Segment Start: Records shown
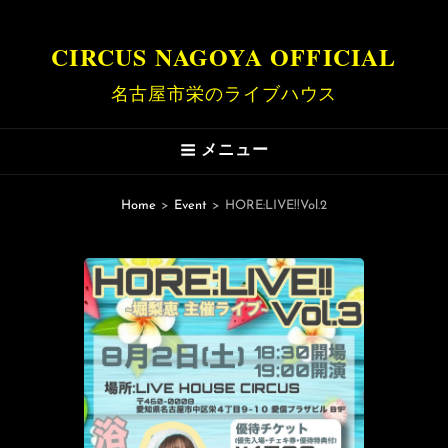
CIRCUS NAGOYA OFFICIAL
名古屋市栄のライブハウス
メニュー
Home
>
Event
>
HORE:LIVE!!Vol.2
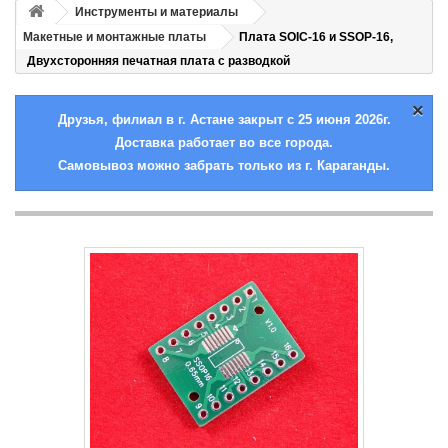
Инструменты и материалы
Макетные и монтажные платы
Плата SOIC-16 и SSOP-16,
Двухсторонняя печатная плата с разводкой
×
Друзья, филиал в г. Астане закрыт с 25 июня 2026г.
Доставка работает во все города.
Самовывоз можно забрать только из г. Караганды.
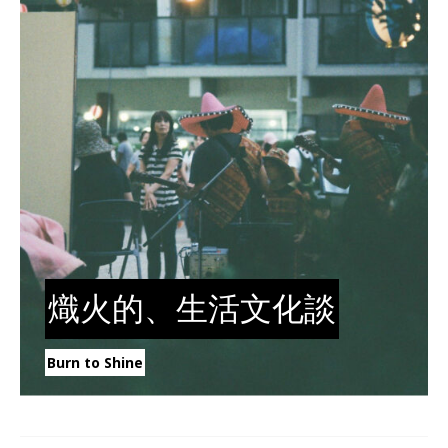
熾火的、生活文化談
Burn to Shine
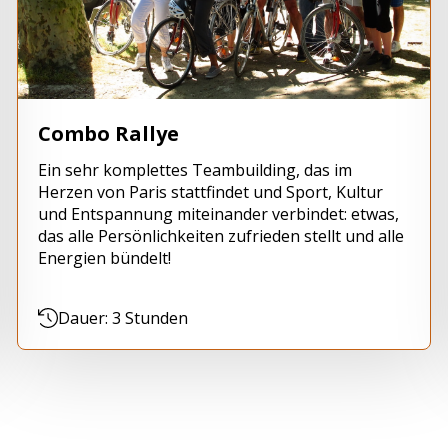
Combo Rallye
Ein sehr komplettes Teambuilding, das im
Herzen von Paris stattfindet und Sport, Kultur
und Entspannung miteinander verbindet: etwas,
das alle Persönlichkeiten zufrieden stellt und alle
Energien bündelt!
Dauer: 3 Stunden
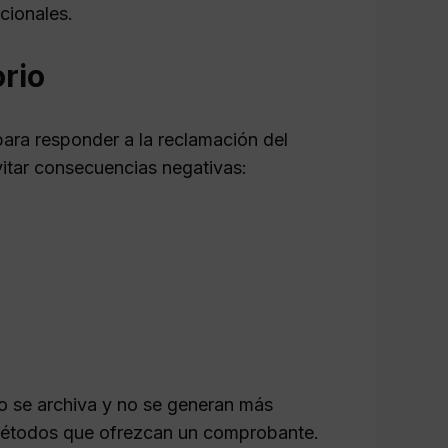
cionales.
orio
para responder a la reclamación del
vitar consecuencias negativas:
io se archiva y no se generan más
 métodos que ofrezcan un comprobante.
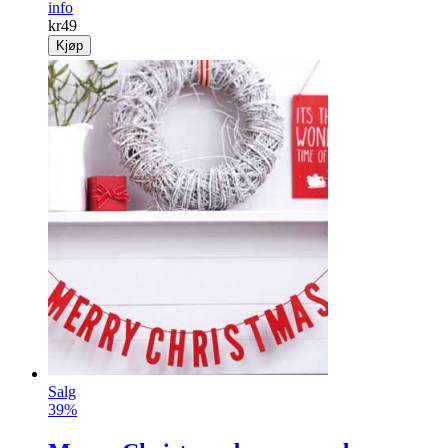
info
kr
49
Kjøp
Salg
39%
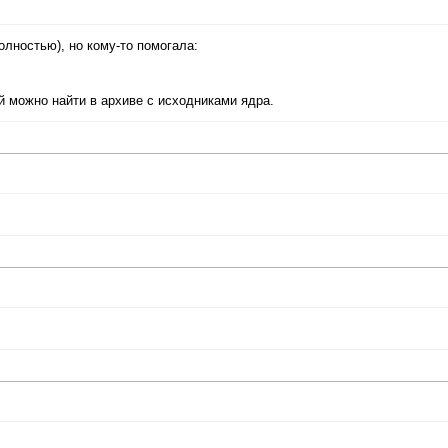
олностью), но кому-то помогала:
й можно найти в архиве с исходниками ядра.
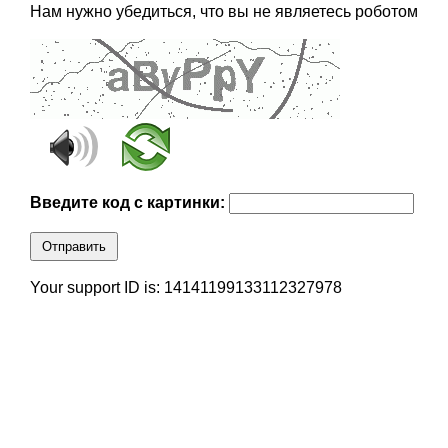
Нам нужно убедиться, что вы не являетесь роботом
Введите код с картинки:
Отправить
Your support ID is: 14141199133112327978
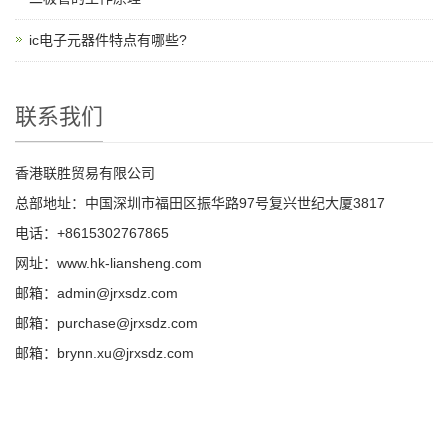
ic电子元器件特点有哪些?
联系我们
香港联胜贸易有限公司
总部地址：中国深圳市福田区振华路97号复兴世纪大厦3817
电话：+8615302767865
网址：www.hk-liansheng.com
邮箱：admin@jrxsdz.com
邮箱：purchase@jrxsdz.com
邮箱：brynn.xu@jrxsdz.com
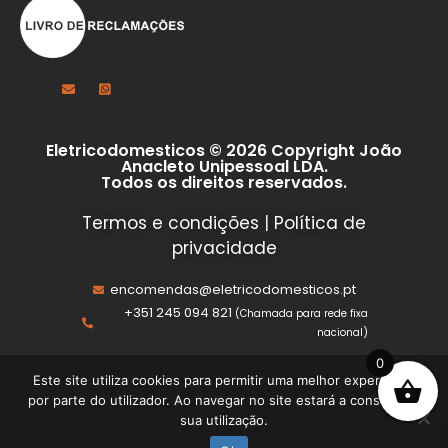
Eletricodomesticos © 2026 Copyright João
Anacleto Unipessoal LDA.
Todos os direitos reservados.
Termos e condições
|
Política de
privacidade
encomendas@eletricodomesticos.pt
+351 245 094 821
(Chamada para rede fixa
nacional)
0
Este site utiliza cookies para permitir uma melhor experiência
por parte do utilizador. Ao navegar no site estará a consentir a
sua utilização.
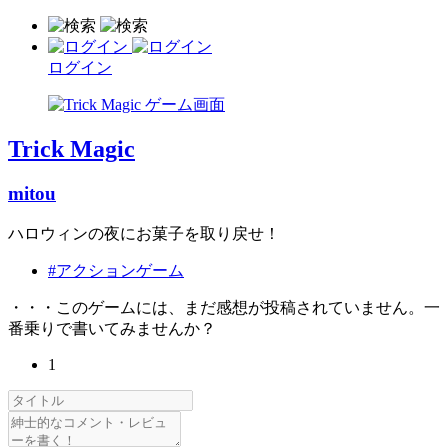
ログイン
Trick Magic
mitou
ハロウィンの夜にお菓子を取り戻せ！
#アクションゲーム
・・・このゲームには、まだ感想が投稿されていません。一
番乗りで書いてみませんか？
1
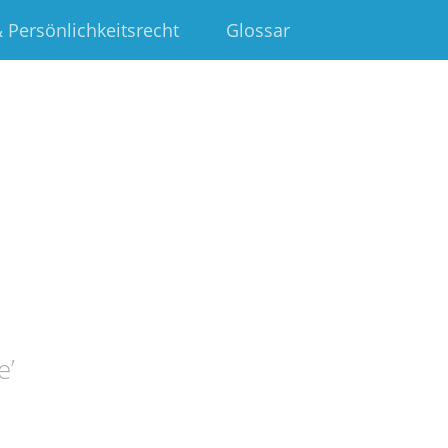
 Persönlichkeitsrecht
Glossar
e
’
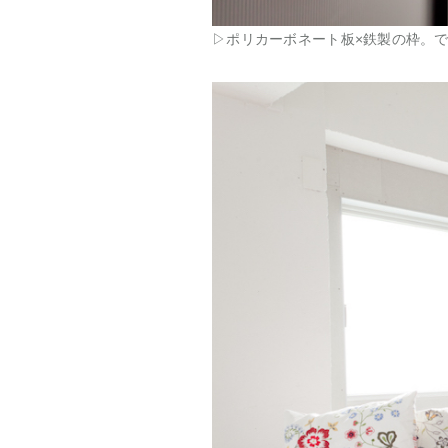
▷ポリカーボネート板×鉄製の枠。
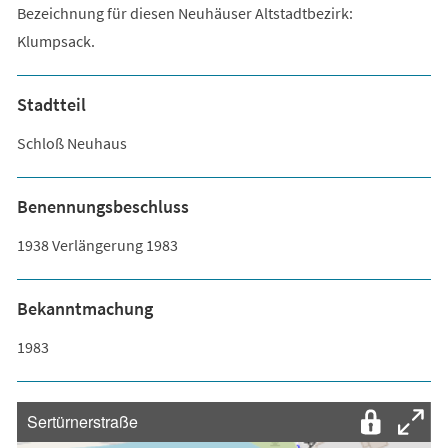
Bezeichnung für diesen Neuhäuser Altstadtbezirk:
Klumpsack.
Stadtteil
Schloß Neuhaus
Benennungsbeschluss
1938 Verlängerung 1983
Bekanntmachung
1983
Sertürnerstraße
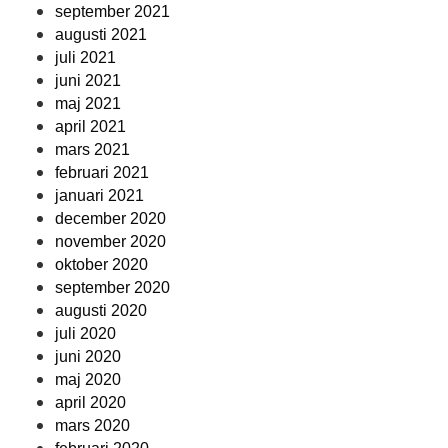
september 2021
augusti 2021
juli 2021
juni 2021
maj 2021
april 2021
mars 2021
februari 2021
januari 2021
december 2020
november 2020
oktober 2020
september 2020
augusti 2020
juli 2020
juni 2020
maj 2020
april 2020
mars 2020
Segment End: Records shown
- _Work instructions_
Locate the lines above that contain "site" and copy them.

- _Output of the exercise_
Este site utiliza cookies para permitir uma melhor experiência
por parte do utilizador. Ao navegar no site estará a consentir a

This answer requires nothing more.